▶ **Task**
All lines holding the word "Ford" should be located in the records and copied.

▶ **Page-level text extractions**
◆ ◆ ◆ ◆ ◆
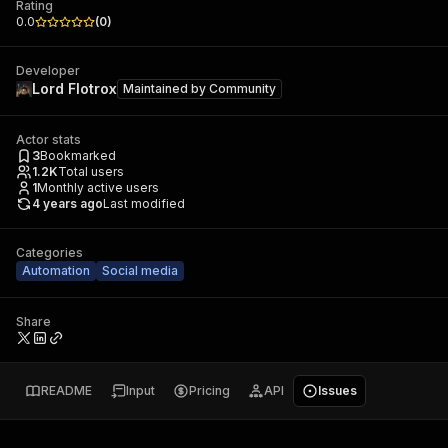
Rating
0.0
(
0
)
Developer
Lord Flotrox
Maintained by
Community
Actor stats
3
Bookmarked
1.2K
Total users
1
Monthly active users
4 years ago
Last modified
Categories
Automation
Social media
Share
README
Input
Pricing
API
Issues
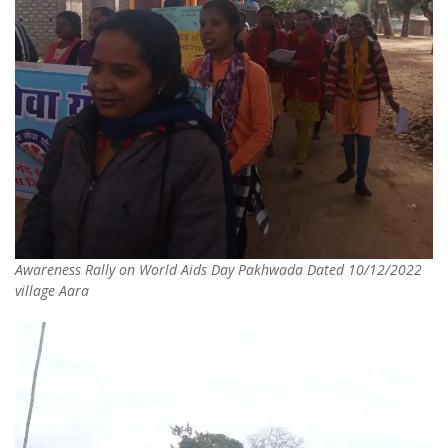
Awareness Rally on World Aids Day Pakhwada Dated 10/12/2022
village Aara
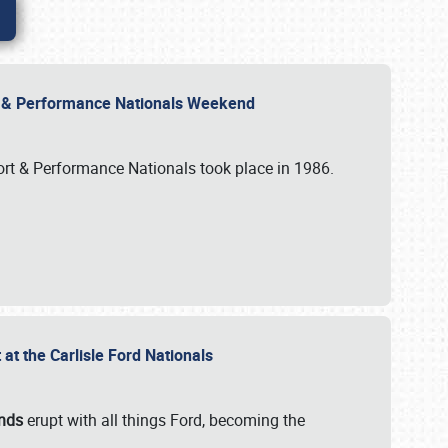
rt & Performance Nationals Weekend
port & Performance Nationals took place in 1986.
t the Carlisle Ford Nationals
unds
erupt with all things Ford, becoming the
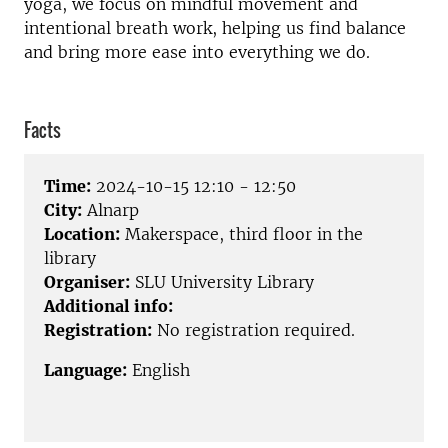
yoga, we focus on mindful movement and
intentional breath work, helping us find balance
and bring more ease into everything we do.
Facts
Time:
2024-10-15 12:10 - 12:50
City:
Alnarp
Location:
Makerspace, third floor in the
library
Organiser:
SLU University Library
Additional info:
Registration:
No registration required.
Language:
English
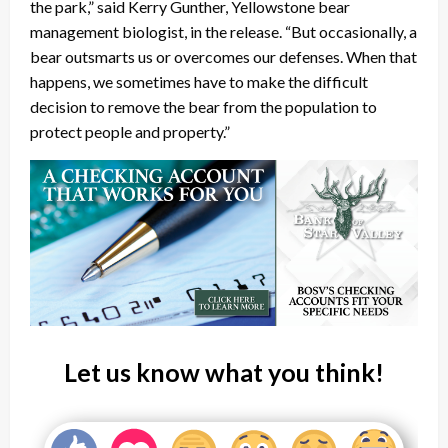
the park,” said Kerry Gunther, Yellowstone bear
management biologist, in the release. “But occasionally, a
bear outsmarts us or overcomes our defenses. When that
happens, we sometimes have to make the difficult
decision to remove the bear from the population to
protect people and property.”
Let us know what you think!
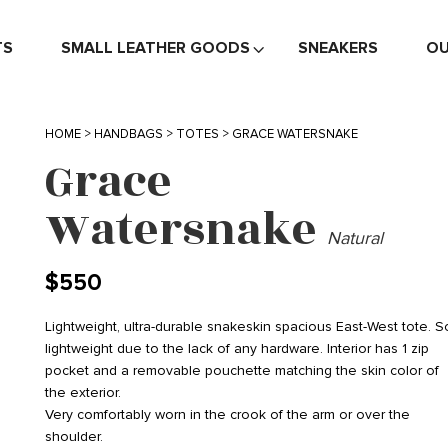
TS
SMALL LEATHER GOODS
SNEAKERS
OU
HOME
>
HANDBAGS
>
TOTES
> GRACE WATERSNAKE
Grace
Watersnake
Natural
$
550
Lightweight, ultra-durable snakeskin spacious East-West tote. S
lightweight due to the lack of any hardware. Interior has 1 zip
pocket and a removable pouchette matching the skin color of
the exterior.
Very comfortably worn in the crook of the arm or over the
shoulder.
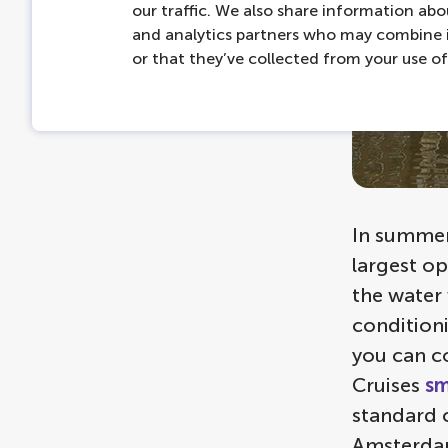
our traffic. We also share information abou
and analytics partners who may combine i
or that they’ve collected from your use of 
In summer,
largest op
the water
conditioni
you can co
Cruises
sm
standard c
Amsterdam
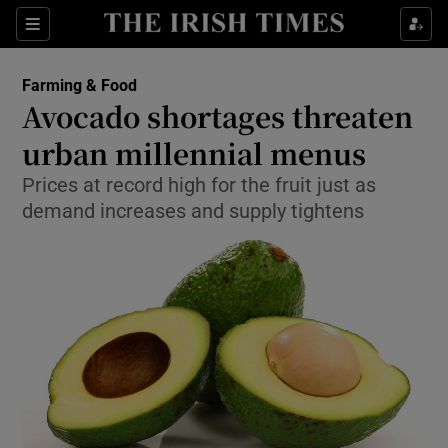
Show Food sub sections
Sections
Show Health sub sections
Farming & Food
Avocado shortages threaten
Show Life & Style sub sections
urban millennial menus
Show Culture sub sections
Prices at record high for the fruit just as
demand increases and supply tightens
Show Environment sub sections
Show Technology sub sections
Show Science sub sections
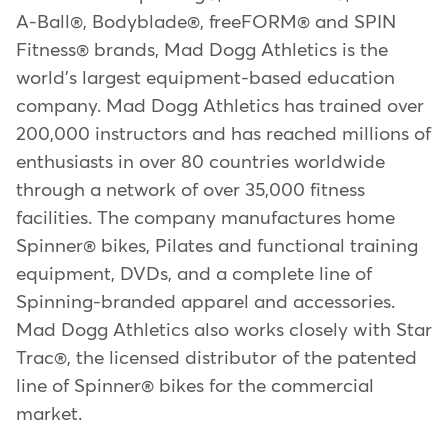
A-Ball®, Bodyblade®, freeFORM® and SPIN
Fitness® brands, Mad Dogg Athletics is the
world's largest equipment-based education
company. Mad Dogg Athletics has trained over
200,000 instructors and has reached millions of
enthusiasts in over 80 countries worldwide
through a network of over 35,000 fitness
facilities. The company manufactures home
Spinner® bikes, Pilates and functional training
equipment, DVDs, and a complete line of
Spinning-branded apparel and accessories.
Mad Dogg Athletics also works closely with Star
Trac®, the licensed distributor of the patented
line of Spinner® bikes for the commercial
market.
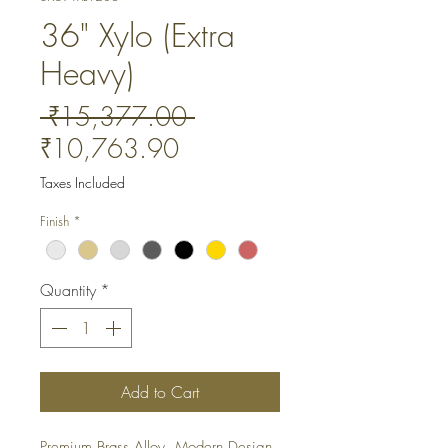
36" Xylo (Extra
Heavy)
Regular
 ₹15,377.00 
Sale
Price
₹10,763.90
Price
Taxes Included
Finish
*
Quantity
*
Add to Cart
Premium Brass Alloy. Modern Design. 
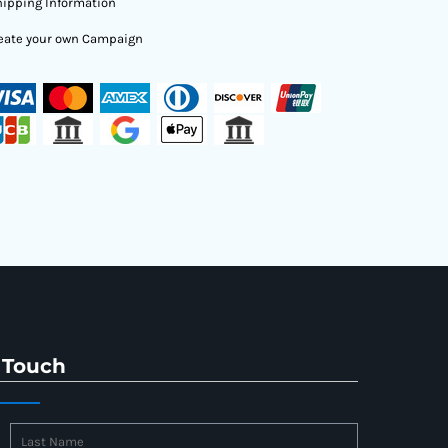
ipping Information
eate your own Campaign
 Touch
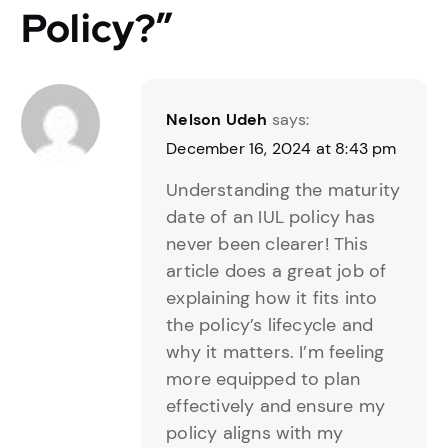
Policy?
”
Nelson Udeh
says:
December 16, 2024 at 8:43 pm
Understanding the maturity
date of an IUL policy has
never been clearer! This
article does a great job of
explaining how it fits into
the policy’s lifecycle and
why it matters. I’m feeling
more equipped to plan
effectively and ensure my
policy aligns with my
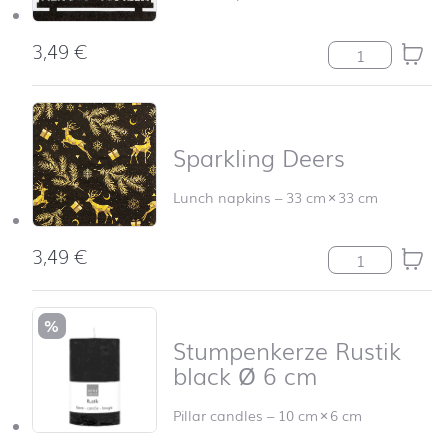
3,49
€
Schwibbogen qu
Sparkling Deers
Lunch napkins
–
33 cm
×
33 cm
3,49
€
Sparkling Deers
%
Stumpenkerze Rustik
black Ø 6 cm
Pillar candles
–
10 cm
×
6 cm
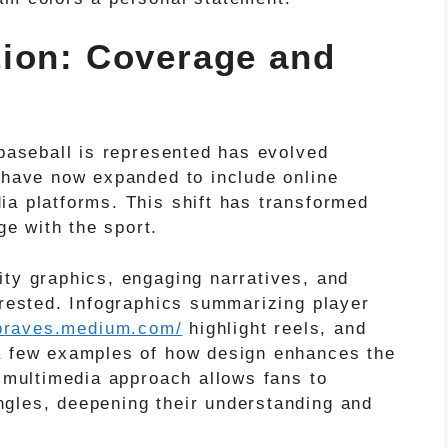
ion: Coverage and
 baseball is represented has evolved
s have now expanded to include online
ia platforms. This shift has transformed
e with the sport.
ity graphics, engaging narratives, and
erested. Infographics summarizing player
tabraves.medium.com/
highlight reels, and
 a few examples of how design enhances the
s multimedia approach allows fans to
gles, deepening their understanding and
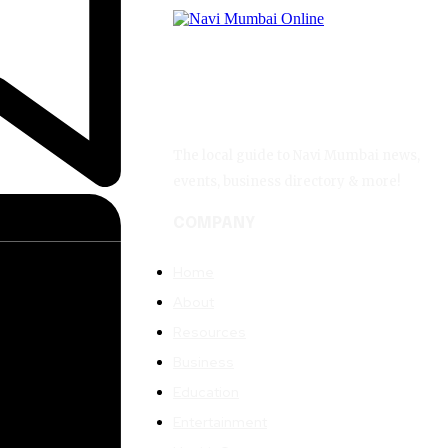
The local guide to Navi Mumbai news,
events, business directory & more!
COMPANY
Home
About
Resources
Business
Education
Entertainment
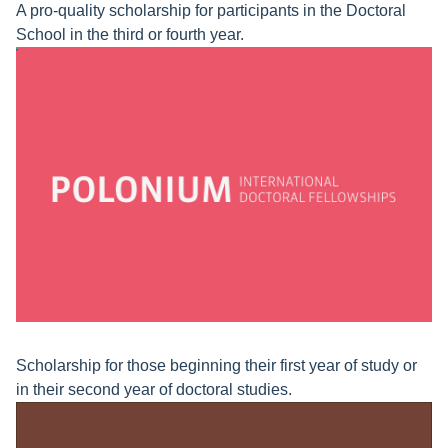
A pro-quality scholarship for participants in the Doctoral
School in the third or fourth year.
Scholarship for those beginning their first year of study or
in their second year of doctoral studies.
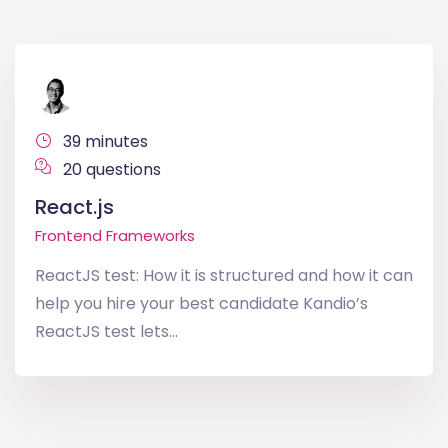
39 minutes
20 questions
React.js
Frontend Frameworks
ReactJS test: How it is structured and how it can
help you hire your best candidate Kandio’s
ReactJS test lets...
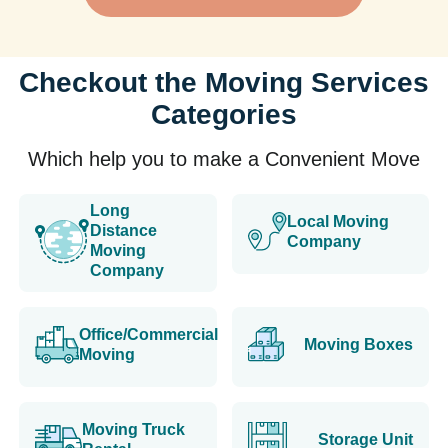
Checkout the Moving Services
Categories
Which help you to make a Convenient Move
Long
Local Moving
Distance
Company
Moving
Company
Office/Commercial
Moving Boxes
Moving
Moving Truck
Storage Unit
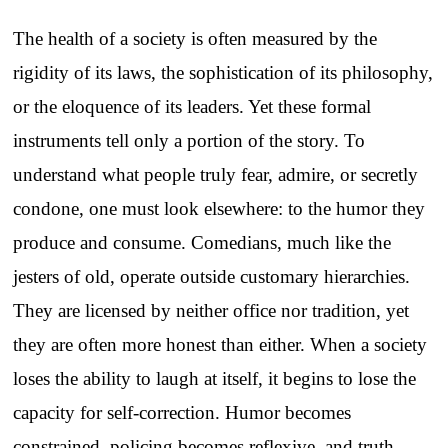
The health of a society is often measured by the
rigidity of its laws, the sophistication of its philosophy,
or the eloquence of its leaders. Yet these formal
instruments tell only a portion of the story. To
understand what people truly fear, admire, or secretly
condone, one must look elsewhere: to the humor they
produce and consume. Comedians, much like the
jesters of old, operate outside customary hierarchies.
They are licensed by neither office nor tradition, yet
they are often more honest than either. When a society
loses the ability to laugh at itself, it begins to lose the
capacity for self-correction. Humor becomes
constrained, policing becomes reflexive, and truth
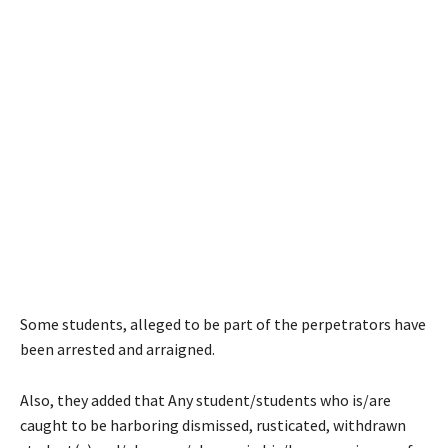
Some students, alleged to be part of the perpetrators have
been arrested and arraigned.
Also, they added that Any student/students who is/are
caught to be harboring dismissed, rusticated, withdrawn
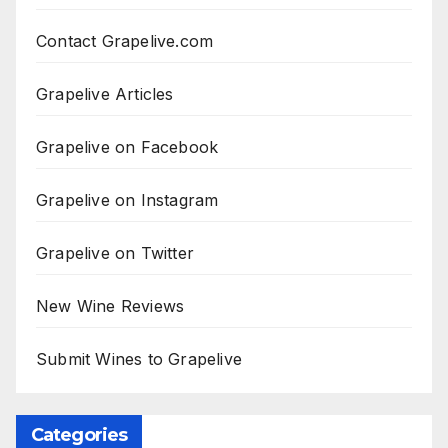
Contact Grapelive.com
Grapelive Articles
Grapelive on Facebook
Grapelive on Instagram
Grapelive on Twitter
New Wine Reviews
Submit Wines to Grapelive
Categories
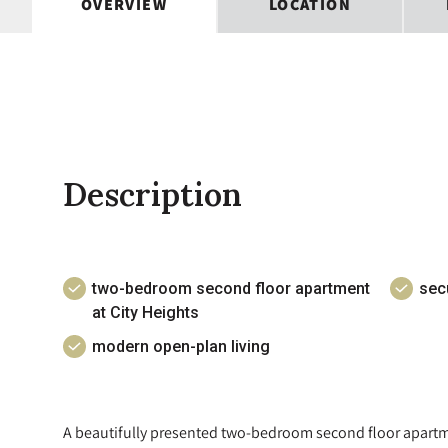
OVERVIEW
LOCATION
Description
two-bedroom second floor apartment
sec
at City Heights
modern open-plan living
A beautifully presented two-bedroom second floor apartmen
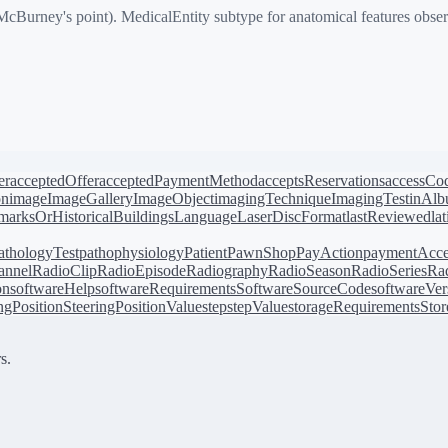
Burney's point). MedicalEntity subtype for anatomical features obser
er
acceptedOffer
acceptedPaymentMethod
acceptsReservations
accessCo
on
image
ImageGallery
ImageObject
imagingTechnique
ImagingTest
inAl
arksOrHistoricalBuildings
Language
LaserDiscFormat
lastReviewed
la
athologyTest
pathophysiology
Patient
PawnShop
PayAction
paymentAcce
annel
RadioClip
RadioEpisode
Radiography
RadioSeason
RadioSeries
Rad
on
softwareHelp
softwareRequirements
SoftwareSourceCode
softwareVer
ingPosition
SteeringPositionValue
step
stepValue
storageRequirements
Stor
s.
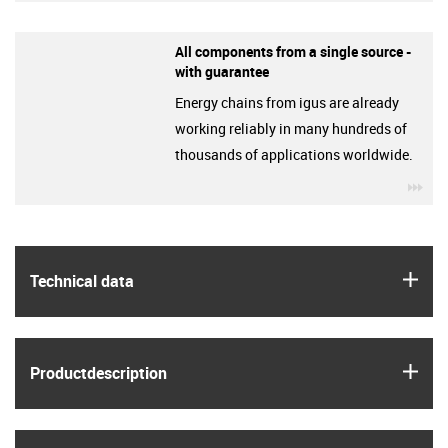
All components from a single source -
with guarantee
Energy chains from igus are already
working reliably in many hundreds of
thousands of applications worldwide.
igu
igus
Technical data
igus
Product­description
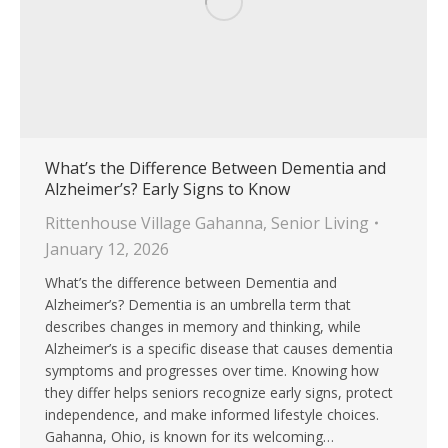
What’s the Difference Between Dementia and
Alzheimer’s? Early Signs to Know
Rittenhouse Village Gahanna
,
Senior Living
January 12, 2026
What’s the difference between Dementia and
Alzheimer’s? Dementia is an umbrella term that
describes changes in memory and thinking, while
Alzheimer’s is a specific disease that causes dementia
symptoms and progresses over time. Knowing how
they differ helps seniors recognize early signs, protect
independence, and make informed lifestyle choices.
Gahanna, Ohio, is known for its welcoming…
◆ ◆ ◆ ◆ ◆
▶ **The answer**
t the Carlisle Ford Nationals
erupt with all things Ford, becoming the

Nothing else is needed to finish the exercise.